Some blog readers may know that I've been giving a presentation called "Take Control of Your Code" for a couple of years now, since the 2006 International Conference on Image Processing in Atlanta. Since ICIP, I've given the presentation a few times a year at various universities. The intended audience is engineering and scientific researchers who have to write software in order to do their work. I discuss a few software tools and tips that I think will help the audience be more productive and efficient.

In the introduction to my talk I mention several typical software problems that bedevil researchers, including the issue of reproducibility: "Last year's results can't be reproduced because the software has changed." And then I try to convince my audience to try using a version control system for all of their software development projects.

But version control is just one aspect of the overall problem of research reproducibility. In fact there is a growing body of literature on reproducible research in computational scientific and engineering research: What it means, why it's important, and how to do it. There's a fascinating paper on the subject in this month's IEEE Signal Processing Magazine (one of my favorite technical publications):

Patrick Vandewalle, Jelena Kovačević, and Martin Vetterli, "Reproducible Research in Signal Processing," IEEE Signal Processing Magazine, vol. 37, no. 3, May 2009, pp. 37-47.

Here's how they introduce the topic:

Have you ever tried to reproduce the results presented in a research paper? For many of our current publications, this would unfortunately be a challenging task. For a computational algorithm, details such as the exact data set, initialization or termination procedures, and precise parameter values are often omitted in the publication for various reasons, such as a lack of space, a lack of self-discipline, or an apparent lack of interest to the readers, to name a few. This makes it difficult, if not impossible, for someone else to obtain the same results. In our experience, it is often even worse as even we are not always able to reproduce our own experiments, making it difficult to answer questions from colleagues about details. Following are some examples of e-mails we have received:

“I just read your paper X. It is very completely described, however I am confused by Y. Could you provide the implementation code to me for reference if possible?”

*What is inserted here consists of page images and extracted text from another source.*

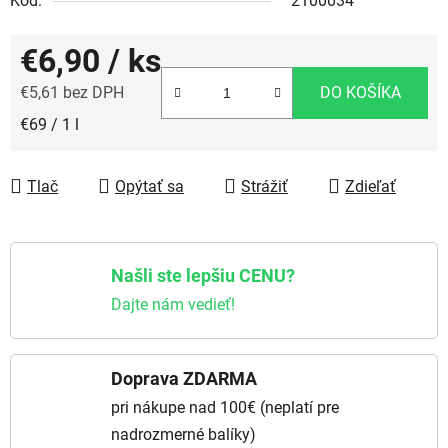
Kód:
2100034
€6,90
/ ks
€5,61 bez DPH
DO KOŠÍKA
Jednotková cena:
€69 / 1 l
Tlač
Opýtať sa
Strážiť
Zdieľať
Našli ste lepšiu CENU?
Dajte nám vedieť!
Doprava ZDARMA
pri nákupe nad 100€ (neplatí pre
nadrozmerné balíky)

“Hi! I am also working on a project related to X. I have implemented your algorithm but cannot get the same results as described in your paper. Which values should I use for parameters Y and Z?”

Similar frustrations arose from time to time in our labs when changes had to be made to a figure for a revision of a paper or reuse in another work, and we are sure we are not alone.

To address the problem, we have started making our research reproducible.

The authors go on to define reproducible research (including degrees of reproducibility), compare with research practices in other domains, and summarize the history of reproducible research. Then they present the results of a reproducibility study based on all the papers published in IEEE Transactions on Image Processing Processing during 2004. They finish with an extensive section on doing reproducible research, including case studies and discussions about archiving publications, web page lifetimes, software licensing, platform choices, and data availability.

The authors believe that doing reproducible research increases the impact of their work by increasing the number of citations and by increasing the use of their work in other research, in teaching, and in commercial applications. I haven't been involved research publications and teaching for fifteen years now, but I can definitely confirm the value of reproducible research practices in encouraging commercial application.